[Sema, CodeGen] Implement [[likely]] and [[unlikely]] in SwitchStmt

This implements the likelihood attribute for the switch statement. Based on the
discussion in D85091 and D86559 it only handles the attribute when placed on
the case labels or the default labels.

It also marks the likelihood attribute as feature complete.
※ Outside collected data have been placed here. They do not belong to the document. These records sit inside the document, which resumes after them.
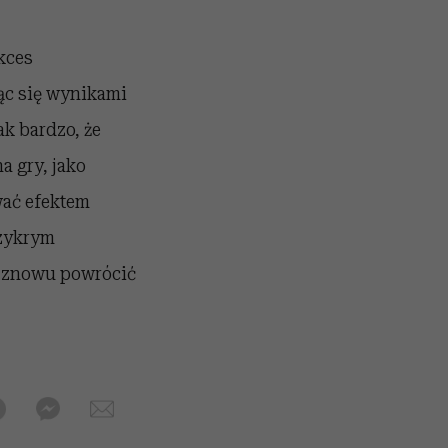
kces
ąc się wynikami
ak bardzo, że
a gry, jako
ać efektem
rzykrym
c znowu powrócić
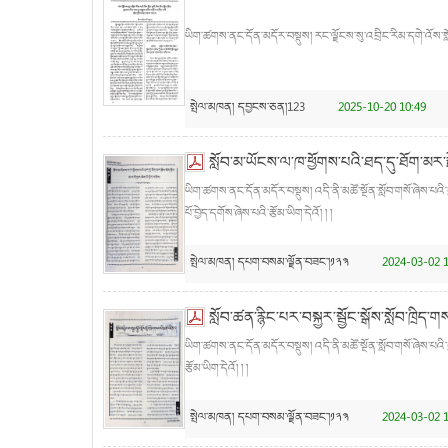
ཡིག་ཚགས་ནང་དོན་མདོར་བསྡུས། རང་ལྗོངས་སུ་འབྲིང་རིམ་དགེ་འོས་སློ
སྤེལ་མཁན།
དབྱངས་ཅན།123
2025-10-20 10:49
སློབ་མ་ཡོངས་ལ་ཁ་ཕྱོགས་པའི་ཐད་དུ་ཐོག་མར་རྗ
ཡིག་ཚགས་ནང་དོན་མདོར་བསྡུས། འདི་ནི་མཚོ་སྔོན་སློབ་གསོ་ཞེས་པའི་ད
པོ་བྱེད་དགོས་ཞེས་པའི་རྩོམ་ཡིག་དེའོ། ། །
སྤེལ་མཁན།
དཔག་བསམ་ལྗོན་བཟང་།༡༢༣
2024-03-02 1
སློབ་ཚན་རྙིང་པར་བསྐྱར་སྦྱོང་སྒོས་སློབ་ཁྲིད
ཡིག་ཚགས་ནང་དོན་མདོར་བསྡུས། འདི་ནི་མཚོ་སྔོན་སློབ་གསོ་ཞེས་པའི་ད
རྩོམ་ཡིག་དེའོ། ། །
སྤེལ་མཁན།
དཔག་བསམ་ལྗོན་བཟང་།༡༢༣
2024-03-02 1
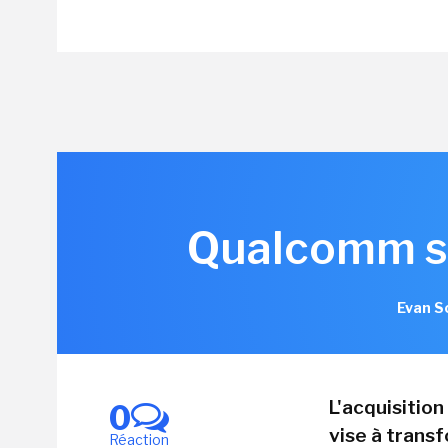
Qualcomm s'
Evan S
L'acquisitio
0
vise à trans
Réaction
There are more QoI
patches in the pipeline.

Differential Revision: https://reviews.llvm.org/D89210
diff --git a/clang/lib/AST/Stmt.cpp b/clang/lib/AST/Stmt.cpp
index e7024b2..0950307 100644
--- a/clang/lib/AST/Stmt.cpp
+++ b/clang/lib/AST/Stmt.cpp
@@ -130,19 +130,30 @@
   StatisticsEnabled = true;
 }
 
-static std::pair<Stmt::Likelihood, const Attr *> getLikelihood(const Stmt *S) {
-  if (const auto *AS = dyn_cast_or_null<AttributedStmt>(S))
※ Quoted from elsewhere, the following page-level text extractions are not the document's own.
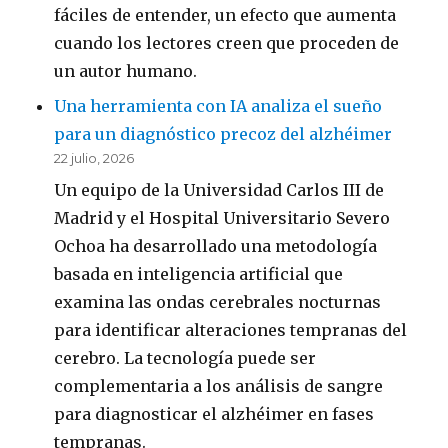
fáciles de entender, un efecto que aumenta
cuando los lectores creen que proceden de
un autor humano.
Una herramienta con IA analiza el sueño
para un diagnóstico precoz del alzhéimer
22 julio, 2026
Un equipo de la Universidad Carlos III de
Madrid y el Hospital Universitario Severo
Ochoa ha desarrollado una metodología
basada en inteligencia artificial que
examina las ondas cerebrales nocturnas
para identificar alteraciones tempranas del
cerebro. La tecnología puede ser
complementaria a los análisis de sangre
para diagnosticar el alzhéimer en fases
tempranas.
-    for (const auto *A : AS->getAttrs()) {
-      if (isa<LikelyAttr>(A))
-        return std::make_pair(Stmt::LH_Likely, A);
+static std::pair<Stmt::Likelihood, const Attr *>
+getLikelihood(ArrayRef<const Attr *> Attrs) {
+  for (const auto *A : Attrs) {
+    if (isa<LikelyAttr>(A))
+      return std::make_pair(Stmt::LH_Likely, A);
 
-      if (isa<UnlikelyAttr>(A))
-        return std::make_pair(Stmt::LH_Unlikely, A);
-    }
+    if (isa<UnlikelyAttr>(A))
+      return std::make_pair(Stmt::LH_Unlikely, A);
+  }
 
   return std::make_pair(Stmt::LH_None, nullptr);
 }
 
+static std::pair<Stmt::Likelihood, const Attr *> getLikelihood(const Stmt *S) {
+  if (const auto *AS = dyn_cast_or_null<AttributedStmt>(S))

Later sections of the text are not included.